Hydra – A Wireless Multihop Testbed
Wireless ad hoc networks provide rapidly deployable, self-configuring networks which operate without infrastructure. These networks will have far reaching applications in various areas, such as military applications (e.g. battlefield scenarios) and commercial applications (e.g. connectivity-everywhere, extending cellular network range). Multiple antennas can be used in these networks to not only increase capacity, but also to improve reliability and spatial reuse.
In order to investigate multiple-input-multiple-output (MIMO) ad hoc networking, we have developed Hydra, a flexible wireless networking testbed. The development of this wireless testbed is a collaboration between the University of Texas (UT) at Austin and Drexel University. At UT Dr. Robert Heath and his students are primarily responsible for the multiple antenna Physical layer (PHY), and Dr. Scott Nettles and his students are responsible for the Medium-Access Control (MAC), network, and application layers. At Drexel Dr. Kapil Dandekar and his students have developed the RF front end and its associated controls. The underlying motivation in the design of this flexible prototype is that students should have a mechanism for testing theoretical work with practical implementations, thus bridging the gap between theory and practice.
Hydra Nodes in the WNCG labs
Our primary design goal was to make Hydra as flexible, reconfigurable, and easy-to-modify as possible in order to maximize the utility of the prototype for researchers. To this end the PHY and MAC have been implemented in reconfigurable software. The PHY is implemented in National Instruments LabVIEW, and the MAC layer is implemented using a reconfigurable router development tool called Click. The RF front end also reflects this goal of flexibility as it is implemented using frequency agile RF transceiver cards from Texas Instruments (RCS 110). Although the use of this variety of tools requires a significant amount of equipment, more compact off-the-shelf components cannot provide us with the degree of flexibility needed for the state-of-the-art research we wish to implement.
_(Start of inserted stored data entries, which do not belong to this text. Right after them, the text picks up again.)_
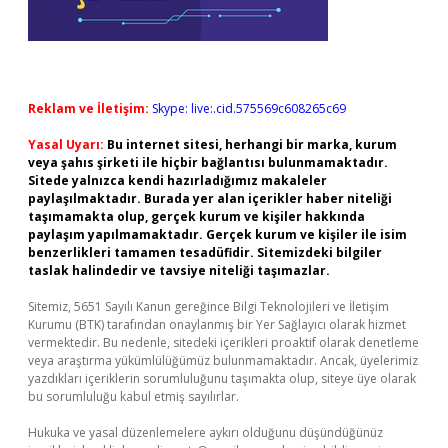
Reklam ve İletişim:
Skype: live:.cid.575569c608265c69
Yasal Uyarı:
Bu internet sitesi, herhangi bir marka, kurum
veya şahıs şirketi ile hiçbir bağlantısı bulunmamaktadır.
Sitede yalnızca kendi hazırladığımız makaleler
paylaşılmaktadır. Burada yer alan içerikler haber niteliği
taşımamakta olup, gerçek kurum ve kişiler hakkında
paylaşım yapılmamaktadır. Gerçek kurum ve kişiler ile isim
benzerlikleri tamamen tesadüfidir. Sitemizdeki bilgiler
taslak halindedir ve tavsiye niteliği taşımazlar.
Sitemiz, 5651 Sayılı Kanun gereğince Bilgi Teknolojileri ve İletişim
Kurumu (BTK) tarafından onaylanmış bir Yer Sağlayıcı olarak hizmet
vermektedir. Bu nedenle, sitedeki içerikleri proaktif olarak denetleme
veya araştırma yükümlülüğümüz bulunmamaktadır. Ancak, üyelerimiz
yazdıkları içeriklerin sorumluluğunu taşımakta olup, siteye üye olarak
bu sorumluluğu kabul etmiş sayılırlar.
Hukuka ve yasal düzenlemelere aykırı olduğunu düşündüğünüz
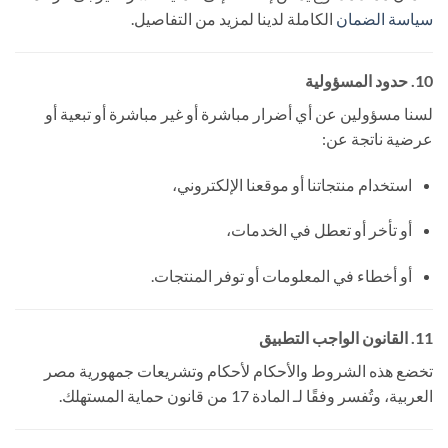
سياسة الضمان
الكاملة لدينا لمزيد من التفاصيل.
10. حدود المسؤولية
لسنا مسؤولين عن أي أضرار مباشرة أو غير مباشرة أو تبعية أو
عرضية ناتجة عن:
استخدام منتجاتنا أو موقعنا الإلكتروني،
أو تأخر أو تعطل في الخدمات،
أو أخطاء في المعلومات أو توفر المنتجات.
11. القانون الواجب التطبيق
تخضع هذه الشروط والأحكام لأحكام وتشريعات جمهورية مصر
العربية، وتُفسر وفقًا لـ المادة 17 من قانون حماية المستهلك.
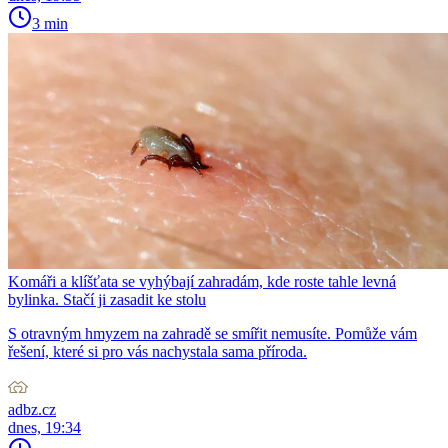
3 min
Komáři a klíšťata se vyhýbají zahradám, kde roste tahle levná
bylinka. Stačí ji zasadit ke stolu
S otravným hmyzem na zahradě se smířit nemusíte. Pomůže vám
řešení, které si pro vás nachystala sama příroda.
adbz.cz
dnes, 19:34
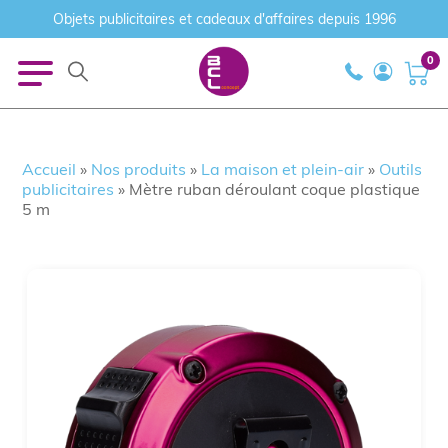
Objets publicitaires et cadeaux d'affaires depuis 1996
0
Accueil
»
Nos produits
»
La maison et plein-air
»
Outils
publicitaires
»
Mètre ruban déroulant coque plastique
5 m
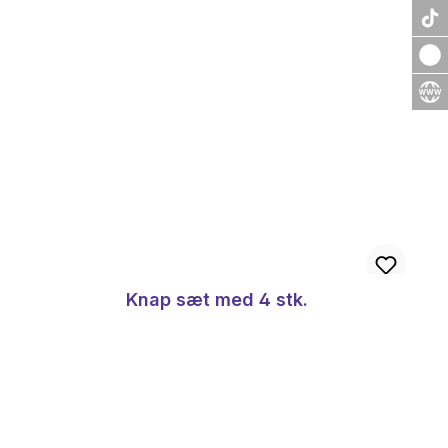
Knap sæt med 4 stk.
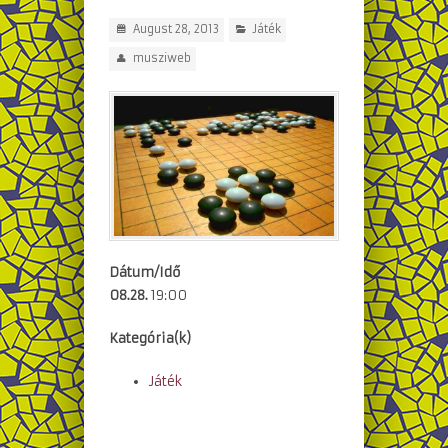
August 28, 2013
Játék
musziweb
Dátum/Idő
08.28.
19:00
Kategória(k)
Játék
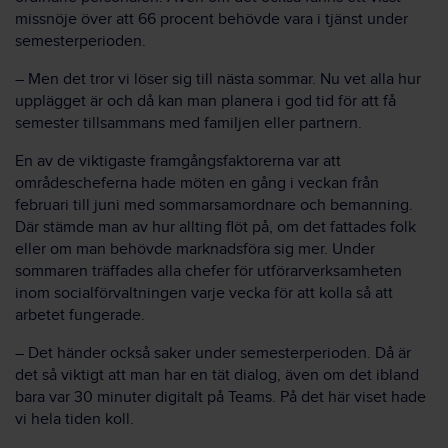
missnöje över att 66 procent behövde vara i tjänst under
semesterperioden.
– Men det tror vi löser sig till nästa sommar. Nu vet alla hur
upplägget är och då kan man planera i god tid för att få
semester tillsammans med familjen eller partnern.
En av de viktigaste framgångsfaktorerna var att
områdescheferna hade möten en gång i veckan från
februari till juni med sommarsamordnare och bemanning.
Där stämde man av hur allting flöt på, om det fattades folk
eller om man behövde marknadsföra sig mer. Under
sommaren träffades alla chefer för utförarverksamheten
inom socialförvaltningen varje vecka för att kolla så att
arbetet fungerade.
– Det händer också saker under semesterperioden. Då är
det så viktigt att man har en tät dialog, även om det ibland
bara var 30 minuter digitalt på Teams. På det här viset hade
vi hela tiden koll.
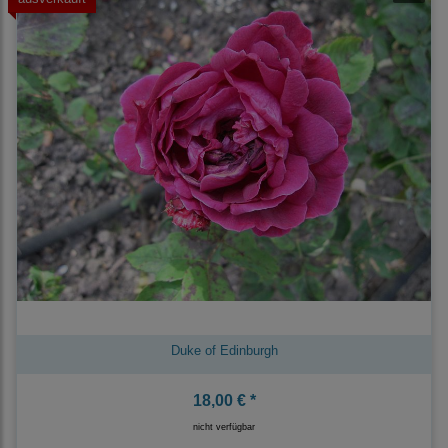
Duke of Edinburgh
18,00 € *
nicht verfügbar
From the Ivory Tower to the Real World
The primary motivation for the creation of Hydra is the prevailing gap between theoretical results generated by researchers and practical systems designed by engineers. Most research generated in universities is supported by analytical work and simulation. In order to make analysis/simulation tractable, it is necessary to make assumptions which are often difficult to maintain in real systems (e.g. perfect synchronization, perfect channel estimation, etc.). Prototyping allows us to study the effect of breaking these assumptions. Hydra will allow researchers to see how the theory they have generated holds up in the real world of the prototype; thereby adding even more depth and insight to their research.
Although the Hydra project is still in its infancy, we have already made great strides. We have verified the end-to-end application layer functionality of the prototype through point-to-point testing. The average throughput of the system is currently limited by the processing time needed for some of our PHY algorithms. We are speeding up these processing bottlenecks by reimplementing some of the PHY in efficient C code. Also, we are implementing remote demo/development capability through virtual network computing (VNC).
Even with its previously mentioned limited throughput, Hydra is still useful as a research tool. The first results we are pursuing using Hydra are in the areas of cross-layer design and fundamental MIMO research. We wish to benchmark rate adaptive MAC protocols such as the Receiver-Based Auto Rate (RBAR) and Opportunistic Auto Rate (OAR) protocols. We also wish to implement research by Dr. Heath and his students on closed-loop MIMO communication.